When I think of a cushion case, I think square-shape, almost no lugs. I like the Lemania SAAF cal. 5012 as can be seen in this link (and others)

http://forum.atgvintagewatches.com/showthread.php?t=1442


----------



## GarageBoy (Oct 9, 2008)

Most 1970s dive watches (Certina DS2)


----------



## enkidu (Mar 26, 2010)

I'm still a WISIT (WIS in training), but from what I have seen, cushion cases are those cases which don't distinguish between movement housing and lugs. They are often wider, but usually shorter lug-to-lug when compared to cases which separate lugs. I don't think they are inherently taller, but they look taller to me. And although I like my SKX007, I can't say that I'm a fan of cushion cases.


----------



## thetokyokid (Jan 18, 2009)

Dragoon said:


> I would think someone would of mentioned the Panerai cases by now.
> 
> I certainly admire their case design and think they make for a wonderful cushion case timepiece.
> 
> Of course, they also are very touchy about folks using their design elements.


Yep. But their original cushion cases were made by Rolex. The Rolex Oyster Pocket Watch. :-! Rolex didn't bring a court case against RXW about using the cushion case. Panerai did about the patented crown lock mechanism.
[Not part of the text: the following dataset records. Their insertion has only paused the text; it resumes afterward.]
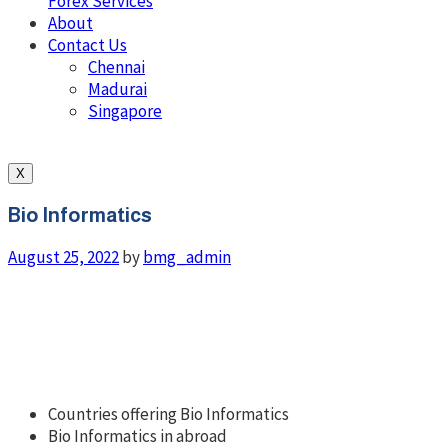
Forex Services
About
Contact Us
Chennai
Madurai
Singapore
X
Bio Informatics
August 25, 2022
by
bmg_admin
Countries offering Bio Informatics
Bio Informatics in abroad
Fun Link #1: http://rolexblog.blogspot.com/2009/07/part-3-complete-history-of-rolex.html

Fun Link #2: http://www.vintagepanerai.com/


----------



## Watchyman (Mar 4, 2010)

What about the Sumo?, looks like a modern version of those cushion-ny Seikos to me. After looking at those pictures, i'm beggining to understand the narrow bracelet approach tha Seiko took. |>


----------



## nsmike (Jun 21, 2009)

This thread rekindled my desire to get a cushion cased diver so I pulled the trigger on this Technos. Do I get to blame Bill if my wife gets mad.;-) just kidding. :-!


----------



## Martin Gagnon (Apr 24, 2007)

this:


----------



## Henry T (Feb 9, 2006)

Someone mentioned RXW.


----------



## thetokyokid (Jan 18, 2009)

Henry T said:


> Someone mentioned RXW.


That would be me. :-!


----------



## wats911 (Feb 6, 2007)

Just recently, I became interested in the Marvin Watch Company. They aren't sold in the US, but one of their most interesting designs features a cushioned design. See below:

http://www.marvinwatches.com/landing-pages/malton-160-cushion/


----------



## nsmike (Jun 21, 2009)

If Bill is still reading this post I'd like to make an offer. My Technos Sky Diver is close to my ideal when it comes cushion cases. After I get it back, from being serviced, I would be willing to send it to him to photograph and measure as he sees fit. I now has on it a two ring Zulu so he can have people with different wrist sizes try it with a minimum of fuss. If I remember the dimensions are approx. 40 x 42 x 12mm. I would need to get it back however.


----------



## enkidu (Mar 26, 2010)

nsmike said:


> If Bill is still reading this post I'd like to make an offer. My Technos Sky Diver is close to my ideal when it comes cushion cases. After I get it back, from being serviced, I would be willing to send it to him to photograph and measure as he sees fit. I now it on a two ring Zulu so he can have people with different wrist sizes try it with a minimum of fuss. If I remember the dimensions are approx. 40 x 42 x 12mm. I would need to get it back however.


 Very nice looking watch. Round down those edges and I would be very interested in one, preferably a destro version.


----------